(Saved entries)
-- Opening Marker --

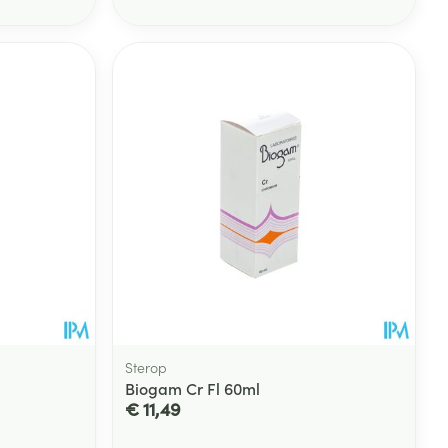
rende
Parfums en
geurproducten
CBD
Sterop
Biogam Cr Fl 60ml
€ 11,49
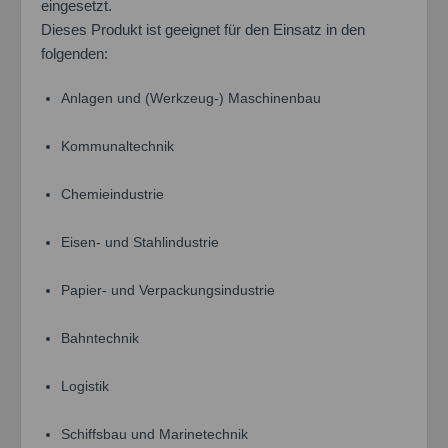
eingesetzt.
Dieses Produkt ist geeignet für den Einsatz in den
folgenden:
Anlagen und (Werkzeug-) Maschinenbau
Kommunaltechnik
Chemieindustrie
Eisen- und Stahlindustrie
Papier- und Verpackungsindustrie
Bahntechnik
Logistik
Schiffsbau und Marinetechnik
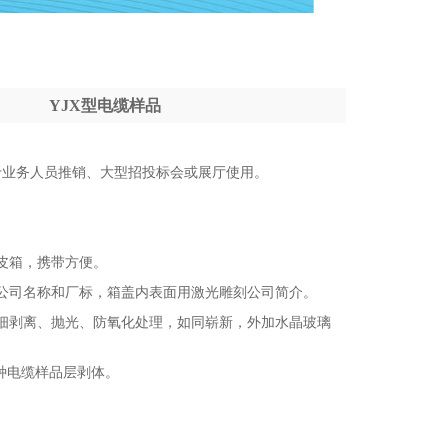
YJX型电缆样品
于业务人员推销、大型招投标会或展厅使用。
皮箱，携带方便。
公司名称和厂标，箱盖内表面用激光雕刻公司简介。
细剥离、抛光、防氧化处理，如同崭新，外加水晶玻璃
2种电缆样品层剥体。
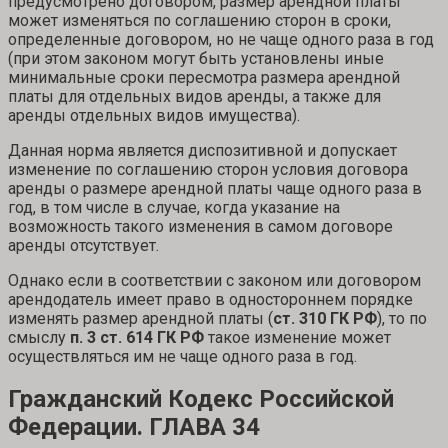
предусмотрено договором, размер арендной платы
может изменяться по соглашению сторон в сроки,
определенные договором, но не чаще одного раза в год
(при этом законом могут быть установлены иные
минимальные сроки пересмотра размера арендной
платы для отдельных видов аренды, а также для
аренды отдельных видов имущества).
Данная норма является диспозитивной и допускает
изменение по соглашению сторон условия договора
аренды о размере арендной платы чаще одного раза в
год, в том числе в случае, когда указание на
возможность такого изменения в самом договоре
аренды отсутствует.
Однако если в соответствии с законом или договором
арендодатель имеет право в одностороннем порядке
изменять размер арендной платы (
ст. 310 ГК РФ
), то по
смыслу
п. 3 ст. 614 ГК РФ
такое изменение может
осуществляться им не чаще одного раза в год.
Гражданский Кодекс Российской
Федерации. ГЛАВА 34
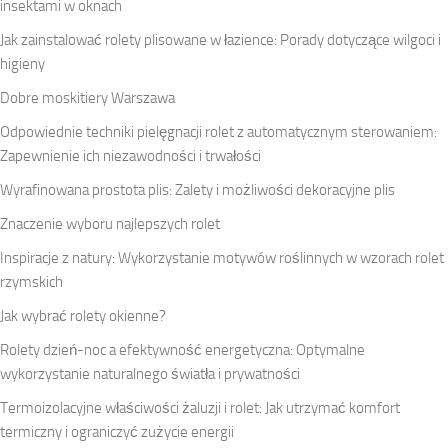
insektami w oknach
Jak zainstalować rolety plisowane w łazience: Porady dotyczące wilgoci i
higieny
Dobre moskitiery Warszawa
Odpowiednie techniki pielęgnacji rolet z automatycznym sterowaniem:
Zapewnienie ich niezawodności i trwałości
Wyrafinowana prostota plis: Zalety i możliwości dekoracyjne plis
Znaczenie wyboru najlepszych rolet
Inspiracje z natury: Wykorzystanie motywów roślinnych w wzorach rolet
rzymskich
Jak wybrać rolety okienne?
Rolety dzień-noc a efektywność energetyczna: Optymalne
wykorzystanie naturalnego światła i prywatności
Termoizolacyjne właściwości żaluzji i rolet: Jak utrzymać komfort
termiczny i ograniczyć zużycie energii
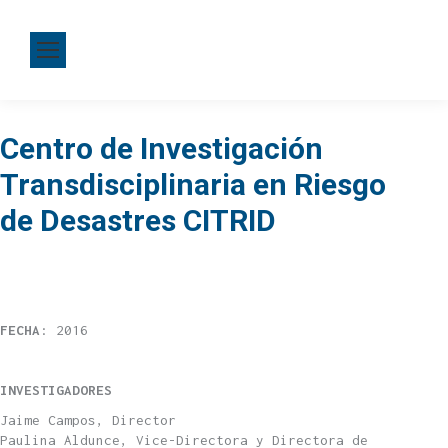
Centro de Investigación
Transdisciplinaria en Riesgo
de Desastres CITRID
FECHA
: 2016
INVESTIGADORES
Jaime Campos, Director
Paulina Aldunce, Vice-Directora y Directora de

-- Closing Marker --
-- Opening Marker --

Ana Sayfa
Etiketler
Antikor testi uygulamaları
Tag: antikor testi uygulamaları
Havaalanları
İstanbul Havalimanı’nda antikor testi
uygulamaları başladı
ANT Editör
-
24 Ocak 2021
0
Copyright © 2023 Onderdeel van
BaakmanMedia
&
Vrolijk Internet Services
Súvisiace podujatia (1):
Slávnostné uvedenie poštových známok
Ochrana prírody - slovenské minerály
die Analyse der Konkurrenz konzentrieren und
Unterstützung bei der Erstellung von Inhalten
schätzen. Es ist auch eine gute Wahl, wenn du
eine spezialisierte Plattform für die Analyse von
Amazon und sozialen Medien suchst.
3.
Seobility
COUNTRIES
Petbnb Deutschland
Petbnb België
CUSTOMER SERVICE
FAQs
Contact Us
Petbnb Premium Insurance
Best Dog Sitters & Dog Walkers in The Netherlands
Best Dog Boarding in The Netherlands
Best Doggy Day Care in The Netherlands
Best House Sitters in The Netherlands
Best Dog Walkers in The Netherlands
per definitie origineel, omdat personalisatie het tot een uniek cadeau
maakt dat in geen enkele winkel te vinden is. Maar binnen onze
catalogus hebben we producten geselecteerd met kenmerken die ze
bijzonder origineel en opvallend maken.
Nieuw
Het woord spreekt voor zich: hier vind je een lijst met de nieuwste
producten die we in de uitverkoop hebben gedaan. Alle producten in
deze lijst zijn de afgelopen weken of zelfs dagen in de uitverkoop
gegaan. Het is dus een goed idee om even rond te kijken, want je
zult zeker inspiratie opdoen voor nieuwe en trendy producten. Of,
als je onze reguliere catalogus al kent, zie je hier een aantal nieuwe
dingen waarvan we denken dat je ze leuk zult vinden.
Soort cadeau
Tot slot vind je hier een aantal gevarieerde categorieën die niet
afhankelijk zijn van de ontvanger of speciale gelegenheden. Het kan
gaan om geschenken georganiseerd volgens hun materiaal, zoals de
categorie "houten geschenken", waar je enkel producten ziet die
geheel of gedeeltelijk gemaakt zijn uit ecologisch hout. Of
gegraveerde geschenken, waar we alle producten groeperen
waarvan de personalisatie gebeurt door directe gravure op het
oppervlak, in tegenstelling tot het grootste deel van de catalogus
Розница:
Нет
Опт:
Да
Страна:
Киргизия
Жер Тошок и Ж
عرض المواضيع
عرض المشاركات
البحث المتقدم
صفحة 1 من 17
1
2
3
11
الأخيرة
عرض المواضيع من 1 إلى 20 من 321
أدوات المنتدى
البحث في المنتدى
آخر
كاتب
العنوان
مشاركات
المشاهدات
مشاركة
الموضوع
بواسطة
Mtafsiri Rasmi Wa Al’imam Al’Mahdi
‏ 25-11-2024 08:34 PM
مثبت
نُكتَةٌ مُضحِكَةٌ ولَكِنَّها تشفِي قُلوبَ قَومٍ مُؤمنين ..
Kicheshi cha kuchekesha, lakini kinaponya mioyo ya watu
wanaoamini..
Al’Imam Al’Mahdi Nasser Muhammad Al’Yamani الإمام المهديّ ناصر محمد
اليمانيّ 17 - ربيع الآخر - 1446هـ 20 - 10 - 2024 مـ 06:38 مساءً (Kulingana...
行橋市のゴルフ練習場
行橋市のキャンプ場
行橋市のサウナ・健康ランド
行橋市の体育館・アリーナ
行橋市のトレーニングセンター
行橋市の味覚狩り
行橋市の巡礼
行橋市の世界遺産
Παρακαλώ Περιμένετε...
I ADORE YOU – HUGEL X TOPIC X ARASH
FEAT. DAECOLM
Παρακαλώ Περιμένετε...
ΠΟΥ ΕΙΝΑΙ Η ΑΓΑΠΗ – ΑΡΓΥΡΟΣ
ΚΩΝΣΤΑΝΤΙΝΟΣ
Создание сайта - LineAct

-- Closing Marker --
-- Opening Marker --

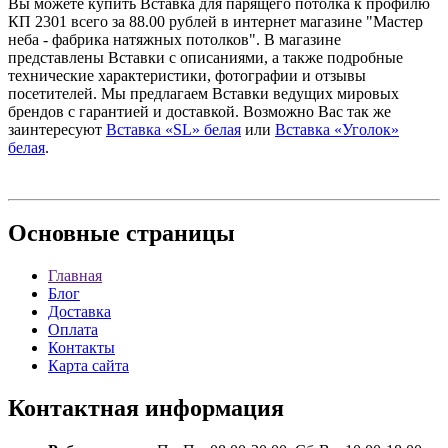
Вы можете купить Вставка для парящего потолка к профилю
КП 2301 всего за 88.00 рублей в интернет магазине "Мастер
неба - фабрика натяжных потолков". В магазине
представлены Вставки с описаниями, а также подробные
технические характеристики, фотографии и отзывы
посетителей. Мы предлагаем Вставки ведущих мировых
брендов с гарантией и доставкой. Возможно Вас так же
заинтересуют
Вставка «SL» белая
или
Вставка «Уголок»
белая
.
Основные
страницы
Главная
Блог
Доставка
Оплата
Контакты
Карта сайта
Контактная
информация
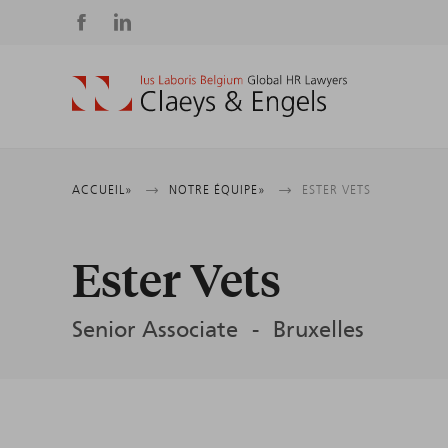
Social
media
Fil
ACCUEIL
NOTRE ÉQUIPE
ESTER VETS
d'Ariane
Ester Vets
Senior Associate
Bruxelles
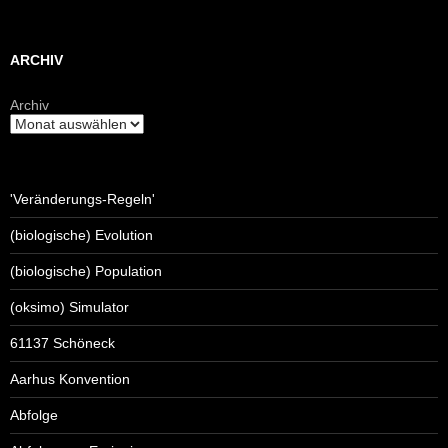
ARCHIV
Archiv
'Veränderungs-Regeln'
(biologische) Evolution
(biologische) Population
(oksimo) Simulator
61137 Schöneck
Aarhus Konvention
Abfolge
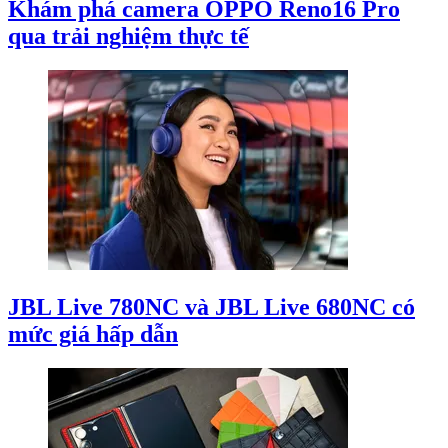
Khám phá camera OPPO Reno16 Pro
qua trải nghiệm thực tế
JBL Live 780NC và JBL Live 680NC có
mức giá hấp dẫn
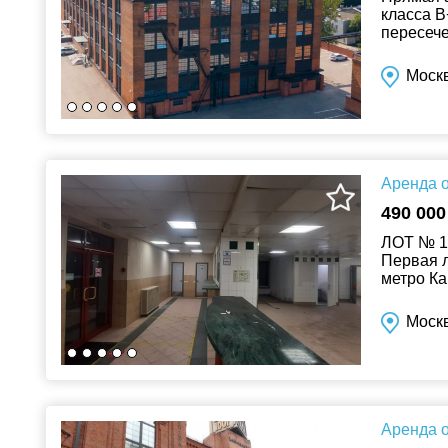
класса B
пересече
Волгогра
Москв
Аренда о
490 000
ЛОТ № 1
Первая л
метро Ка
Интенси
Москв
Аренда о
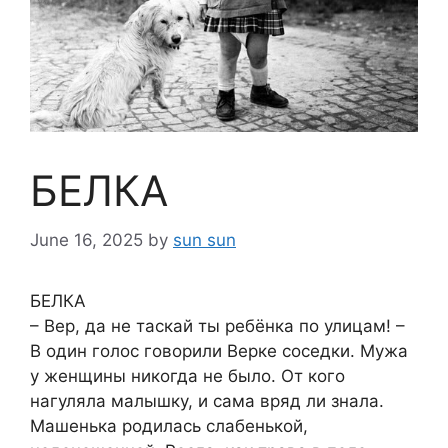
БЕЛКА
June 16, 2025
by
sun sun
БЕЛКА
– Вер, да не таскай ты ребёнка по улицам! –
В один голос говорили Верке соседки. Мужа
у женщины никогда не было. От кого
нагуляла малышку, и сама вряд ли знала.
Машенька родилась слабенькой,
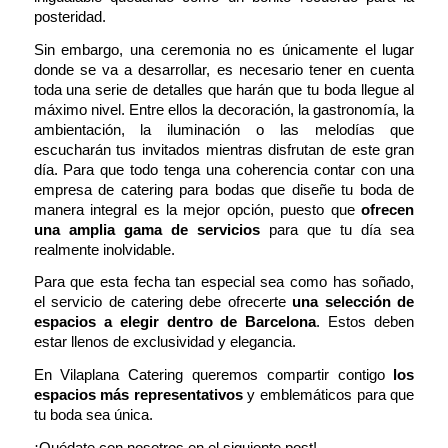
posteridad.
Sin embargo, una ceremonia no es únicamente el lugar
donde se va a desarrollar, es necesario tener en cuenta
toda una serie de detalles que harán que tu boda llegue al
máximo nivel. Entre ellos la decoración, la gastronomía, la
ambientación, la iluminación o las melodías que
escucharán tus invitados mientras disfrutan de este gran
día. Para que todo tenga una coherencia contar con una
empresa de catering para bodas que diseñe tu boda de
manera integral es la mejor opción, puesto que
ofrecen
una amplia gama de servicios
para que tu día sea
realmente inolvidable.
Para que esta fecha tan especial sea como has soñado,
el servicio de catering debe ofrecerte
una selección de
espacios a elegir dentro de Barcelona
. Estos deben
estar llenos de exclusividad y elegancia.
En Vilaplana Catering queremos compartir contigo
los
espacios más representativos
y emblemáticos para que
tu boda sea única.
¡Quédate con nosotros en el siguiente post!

-- Closing Marker --

§ **TASK INSTRUCTIONS**
Among the lines above, find each one containing the string "hebben" and copy it.

§ **REPLY TO THE TASK**
catalogus hebben we producten geselecteerd met kenmerken die ze
producten die we in de uitverkoop hebben gedaan. Alle producten in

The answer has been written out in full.